The city is on its way to recording the lowest number of civilian fire deaths in 85 years, Mayor Bloomberg announced yesterday. With a week and a half to go before the end of the year, 81 civilians have died in fires in 2004, down from 125 in 2003. The fewest number of fatalities on record occurred in 1919, when 77 people died. The average response time of 4 minutes and 20 seconds has remained about the same during the past several years, according to city statistics. The average number of fire deaths during the 1990s was 164; in the 1980s, 234, and in the 1970s, 278.


– Associated Press


JUDGE DENIES VELELLA REQUEST FOR FREEDOM


A judge on the state’s highest court denied a request yesterday by a former state senator, Guy Velella, to stay out of jail, as a lower state court ordered this week.


Court of Appeals Judge Carmen Beauchamp Ciparick declined to issue an interim stay blocking the order from the Appellate Division of state Supreme Court that Velella has to return to jail on Monday. The appellate division ruled he and his co-defendants were illegally freed by a local sentencing review board in New York City in September after serving just more than three months of a sentence for accepting bribes from public works contractors.


– Associated Press


BUS COMPANY EMPLOYEES EXPECTED BACK AT WORK


Union leaders promised that drivers of private bus lines in Queens and Brooklyn would return to work today, Newsday reported. The private bus companies had stopped running on Wednesday when workers staged a sickout due to an ongoing contract dispute.

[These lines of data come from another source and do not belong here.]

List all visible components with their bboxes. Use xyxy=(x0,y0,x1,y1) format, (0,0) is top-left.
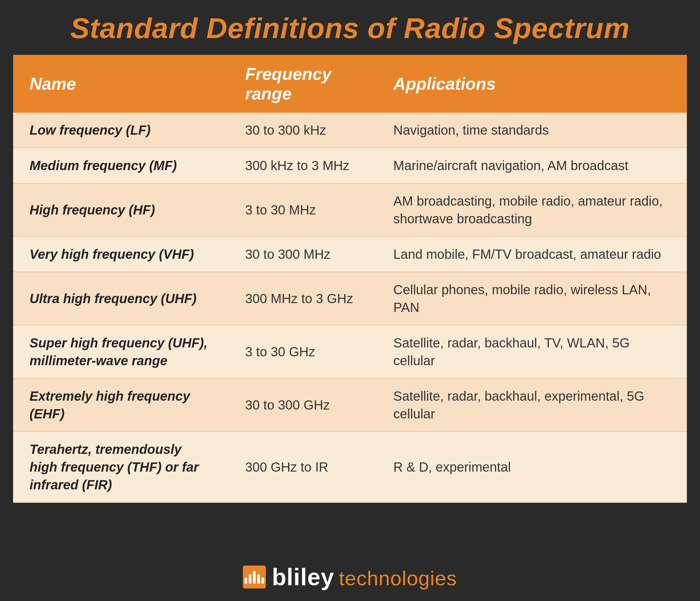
cell-name: Super high frequency (UHF), millimeter-w… xyxy=(13,325,229,378)
spectrum-table: Name Frequency range Applications Low fr… xyxy=(13,55,687,503)
bar-5 xyxy=(261,578,264,584)
table-container: Name Frequency range Applications Low fr… xyxy=(13,55,687,554)
brand-bliley: bliley xyxy=(272,563,334,591)
bar-3 xyxy=(253,571,256,584)
cell-applications: Marine/aircraft navigation, AM broadcast xyxy=(377,148,687,183)
cell-name: Extremely high frequency (EHF) xyxy=(13,378,229,432)
brand-name: bliley technologies xyxy=(272,563,457,591)
table-row: Medium frequency (MF)300 kHz to 3 MHzMar… xyxy=(13,148,687,183)
bar-2 xyxy=(249,574,251,584)
cell-frequency: 300 kHz to 3 MHz xyxy=(229,148,377,183)
cell-name: Low frequency (LF) xyxy=(13,113,229,148)
title-bar: Standard Definitions of Radio Spectrum xyxy=(0,0,700,55)
cell-frequency: 300 GHz to IR xyxy=(229,432,377,503)
logo-bars xyxy=(245,571,264,584)
cell-frequency: 30 to 300 MHz xyxy=(229,237,377,272)
bar-1 xyxy=(245,578,247,584)
cell-frequency: 30 to 300 GHz xyxy=(229,378,377,432)
table-row: Extremely high frequency (EHF)30 to 300 … xyxy=(13,378,687,432)
cell-frequency: 300 MHz to 3 GHz xyxy=(229,272,377,325)
table-row: Very high frequency (VHF)30 to 300 MHzLa… xyxy=(13,237,687,272)
cell-applications: Cellular phones, mobile radio, wireless … xyxy=(377,272,687,325)
cell-applications: Satellite, radar, backhaul, experimental… xyxy=(377,378,687,432)
table-row: Terahertz, tremendously high frequency (… xyxy=(13,432,687,503)
table-row: Low frequency (LF)30 to 300 kHzNavigatio… xyxy=(13,113,687,148)
cell-name: Terahertz, tremendously high frequency (… xyxy=(13,432,229,503)
cell-applications: Land mobile, FM/TV broadcast, amateur ra… xyxy=(377,237,687,272)
cell-applications: Navigation, time standards xyxy=(377,113,687,148)
cell-name: Very high frequency (VHF) xyxy=(13,237,229,272)
page-title: Standard Definitions of Radio Spectrum xyxy=(20,13,680,44)
col-header-applications: Applications xyxy=(377,55,687,113)
table-row: Super high frequency (UHF), millimeter-w… xyxy=(13,325,687,378)
table-header-row: Name Frequency range Applications xyxy=(13,55,687,113)
cell-frequency: 3 to 30 MHz xyxy=(229,183,377,237)
bar-4 xyxy=(257,574,260,584)
col-header-frequency: Frequency range xyxy=(229,55,377,113)
cell-name: Medium frequency (MF) xyxy=(13,148,229,183)
cell-name: Ultra high frequency (UHF) xyxy=(13,272,229,325)
cell-name: High frequency (HF) xyxy=(13,183,229,237)
table-row: High frequency (HF)3 to 30 MHzAM broadca… xyxy=(13,183,687,237)
col-header-name: Name xyxy=(13,55,229,113)
table-row: Ultra high frequency (UHF)300 MHz to 3 G… xyxy=(13,272,687,325)
footer: bliley technologies xyxy=(0,554,700,601)
cell-frequency: 3 to 30 GHz xyxy=(229,325,377,378)
brand-technologies: technologies xyxy=(339,567,457,590)
cell-applications: Satellite, radar, backhaul, TV, WLAN, 5G… xyxy=(377,325,687,378)
cell-applications: R & D, experimental xyxy=(377,432,687,503)
cell-applications: AM broadcasting, mobile radio, amateur r… xyxy=(377,183,687,237)
brand-logo-icon xyxy=(243,566,266,588)
cell-frequency: 30 to 300 kHz xyxy=(229,113,377,148)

This past weekend, the bus company employees voted to authorize a strike. The newspaper also reported that the president of the Local 1179 Amalgamated Transit Workers Union, John Longo, said the drivers would work another week but lack of progress in negotiations could still result in a strike. In the meantime, the city has permitted Dollar vans to service passengers at bus stops in areas with limited transit options, according to the city’s Web site.


– Special to the Sun


WESTCHESTER


CLINTON RETURNS TO THANK HOSPITAL STAFF


VALHALLA – President Clinton, slim and smiling, returned yesterday to thank doctors and staff at the hospital where he learned in September that he needed quadruple bypass surgery.

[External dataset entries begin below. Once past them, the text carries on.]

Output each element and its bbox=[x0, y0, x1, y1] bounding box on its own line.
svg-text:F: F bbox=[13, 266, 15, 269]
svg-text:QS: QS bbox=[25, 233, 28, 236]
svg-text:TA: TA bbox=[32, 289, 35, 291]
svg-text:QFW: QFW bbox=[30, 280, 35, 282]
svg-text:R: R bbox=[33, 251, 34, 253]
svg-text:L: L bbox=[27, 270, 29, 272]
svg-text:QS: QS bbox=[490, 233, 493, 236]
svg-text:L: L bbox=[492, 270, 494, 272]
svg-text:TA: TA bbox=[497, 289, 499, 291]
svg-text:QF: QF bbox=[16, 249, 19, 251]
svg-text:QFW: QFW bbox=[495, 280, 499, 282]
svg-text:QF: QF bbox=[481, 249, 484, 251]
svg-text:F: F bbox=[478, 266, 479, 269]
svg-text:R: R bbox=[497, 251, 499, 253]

“I was really delighted to walk in here instead of coming in a wheelchair, and I’m even more delighted to be able to walk out,” Mr.Clinton said as he helped open a new cardiac catheterization center at the Westchester Medical Center.

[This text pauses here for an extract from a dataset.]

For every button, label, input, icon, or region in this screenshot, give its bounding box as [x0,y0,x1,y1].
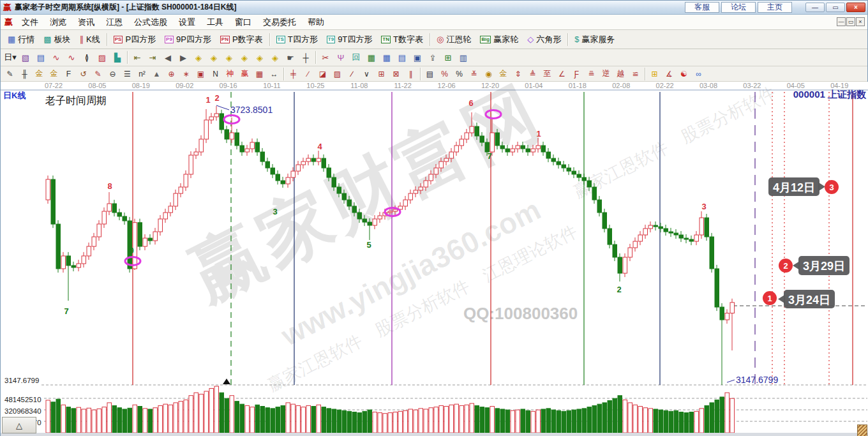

On September 3, Mr. Clinton went to the medical center, which is not far from his home in Chappaqua, for an angiogram after suffering chest pains and shortness of breath. The test revealed narrowing of several vessels of his heart, and he was transferred to New York Presbyterian Hospital/Columbia, where he underwent a quadruple bypass three days later.


– Associated Press


ALBANY


PATAKI HIRES NEW SPOKESMAN


David Catalfamo, a former top economic development official in the Pataki administration, took over yesterday as chief spokesman for Governor Pataki. Mr. Catalfamo, 40, becomes the fourth person to hold the director of communications post in the governor’s 10 years in office. Lisa Dewald Stoll, a former top Pataki campaign aide who held the communications post since January 2003, left the administration on Wednesday. She had no immediate plans for another job, saying she was going on vacation. Ms. Stoll had replaced Michael McKeon, who is now a public affairs consultant in the private sector. He had become Mr. Pataki’s chief spokesman in March 2000. Pataki’s first director of communications, Zenia Mucha, is the chief spokeswoman for the Walt Disney Company. – Associated Press


POLICE BLOTTER


COMMISSIONER PROMOTES 70 OFFICERS, NOTING DROP IN MURDERS


With a nod towards a citywide murder rate that has dropped to a 41-year low, Police Commissioner Raymond Kelly congratulated 70 newly promoted officers for helping “to make this year one of the most peaceful this city has ever known.”


The police department has recorded 544 homicides, the lowest tally since 1963, and a 4.6% drop in citywide crime so far this year. In addition, the city has the lowest crime rate out of the 25 largest cities reporting to the FBI, Mr. Kelly said.


“We’re boasting a little today, because your performance over the last year calls for a little boasting,” Mr. Kelly said at a promotion ceremony yesterday.